Schließlich stammt er aus einer hochmusikalischen Familie aus der Provinz in Mittelhessen. So gab es in seinem Elternhaus oft nicht viel anderes zu tun, als Musik zu hören oder gleich selber zu machen. Schon mit 15 spielt er in einer Schülerband. Mit einer anderen Formation, die ursprünglich den Namen Monar hätte tragen sollen, folgen die ersten beachtlichen Auftritte im Vorprogramm von Silbermond, Sunrise Avenue und anderen.

Doch gerade, als es Ernst zu werden scheint, verabschieden sich seine Mitmusiker in ein bürgerliches Leben. Für Jonas Monar Anlass genug, alles auf eine Karte zu setzen und in Berlin eine zweite Karriere als Solist zu starten. Frisch in der Hauptstadt angekommen, unterschreibt er einen Songwriter-Vertrag und beginnt für andere Künstler zu schreiben und zu komponieren. Jonas Monar betrachtet dies heute als ausgezeichnete Schule: „Ich habe in der Zeit viele Songs mitgeschrieben, von denen von vorn herein klar war, dass sie niemals zu mir passen“.

Einer seiner Neukontakte in Berlin ist der Musiker, Studiobesitzer und Produzent Tom Deininger. Er ermutigt ihn es doch mal wieder selbst zu versuchen, Songs für sich zu schreiben. Innerhalb von zwei Jahren entstehen so an die 30 Songs für sein Debütalbum. Kunst kommt von Können und Jonas Monar kann das, was er tut. Wie seine erste eigene CD beweist.

Meist beginnnt ja alles mit der Musik. Bei Jonas Monar kommt der Text zuerst. Die Sprache, die er dabei findet, ist frei von Kitsch-Passagen. In jedem Wort in jeder Note steckt viel Detailverliebtheit und viel Lebensfreude, aber auch Herzweh und ist mal überschwänglich, mal zerbrechlich und gefühlvoll. Eine Mischung, die ganz selbstverständlich auch musikalisch ihr Ebenbild findet.

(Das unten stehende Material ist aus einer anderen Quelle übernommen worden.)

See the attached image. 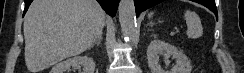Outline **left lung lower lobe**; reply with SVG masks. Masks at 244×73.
Wrapping results in <instances>:
<instances>
[{"label":"left lung lower lobe","instance_id":"left-lung-lower-lobe-1","mask_svg":"<svg viewBox=\"0 0 244 73\" xmlns=\"http://www.w3.org/2000/svg\"><path fill=\"white\" fill-rule=\"evenodd\" d=\"M162 1H164V0H134L135 9H136V17H138L142 11H145L146 9L151 8ZM194 1L206 6L211 11H213L217 16L215 0H194Z\"/></svg>","mask_w":244,"mask_h":73}]
</instances>
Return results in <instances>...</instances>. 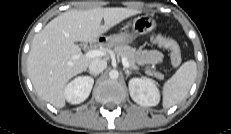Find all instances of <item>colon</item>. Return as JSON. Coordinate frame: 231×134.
<instances>
[{
    "instance_id": "1",
    "label": "colon",
    "mask_w": 231,
    "mask_h": 134,
    "mask_svg": "<svg viewBox=\"0 0 231 134\" xmlns=\"http://www.w3.org/2000/svg\"><path fill=\"white\" fill-rule=\"evenodd\" d=\"M150 42L170 51L171 63L174 67H178L181 64V50L179 44L174 39L155 35L150 38Z\"/></svg>"
}]
</instances>
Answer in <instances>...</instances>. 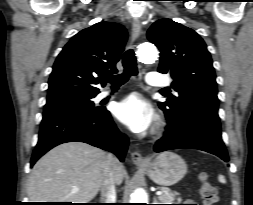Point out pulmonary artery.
Instances as JSON below:
<instances>
[{"label":"pulmonary artery","instance_id":"pulmonary-artery-1","mask_svg":"<svg viewBox=\"0 0 253 205\" xmlns=\"http://www.w3.org/2000/svg\"><path fill=\"white\" fill-rule=\"evenodd\" d=\"M146 82L147 84L151 85V86H167L169 85V82L162 79L159 74L155 73V72H149L146 76ZM114 92L110 91V90H103L99 95H98V99L102 100L108 96L113 95Z\"/></svg>","mask_w":253,"mask_h":205}]
</instances>
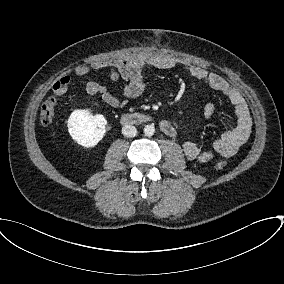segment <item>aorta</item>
<instances>
[{
    "label": "aorta",
    "instance_id": "aorta-1",
    "mask_svg": "<svg viewBox=\"0 0 284 284\" xmlns=\"http://www.w3.org/2000/svg\"><path fill=\"white\" fill-rule=\"evenodd\" d=\"M155 133V127L153 125H146L144 127V134L146 136H152Z\"/></svg>",
    "mask_w": 284,
    "mask_h": 284
}]
</instances>
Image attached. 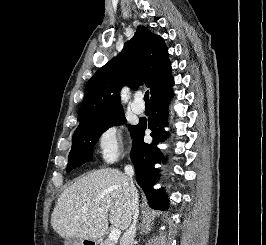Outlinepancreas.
Listing matches in <instances>:
<instances>
[{
	"mask_svg": "<svg viewBox=\"0 0 266 245\" xmlns=\"http://www.w3.org/2000/svg\"><path fill=\"white\" fill-rule=\"evenodd\" d=\"M101 245H111V243H108V241H103V243H101Z\"/></svg>",
	"mask_w": 266,
	"mask_h": 245,
	"instance_id": "1",
	"label": "pancreas"
}]
</instances>
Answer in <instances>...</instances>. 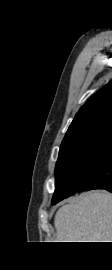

Ganz leicht erzählt er Storys, in denen man sich direkt Zuhause fühlt, irgendwo zwischen klassischem Singer-Songwriter Sound und geschmeidigem guthörbaren eingängigem Pop, angereichert mit vielen modernen und überraschen Elektronik-Elementen. Dabei bewegt er sich geschickt zwischen Tim Bendzko, Johannes Oerding, Joris, Andreas Bourani oder auch Bosse, macht aber sein ganz eigenes Ding und die aktuellen Songs zu modernen, hörenswerten, musikalischen Glanzstücken. Wie Stücke wie „Immun“ „Held“ Die Anderen“ oder auch Passagiere“ beweisen. Wobei natürlich auch sein erster Radiohit „Playlist“ nicht auf der CD fehlen darf.

Fazit: Es ist einfach schön zu wissen, dass es sie noch gibt, die Musiker, die mit Herz und Hirn noch echte gute, hörenswerte, hitverdächtige und einprägsame Songs auf eine Bühne bzw. auf eine CD bringen können. Dafür einfach mal Danke!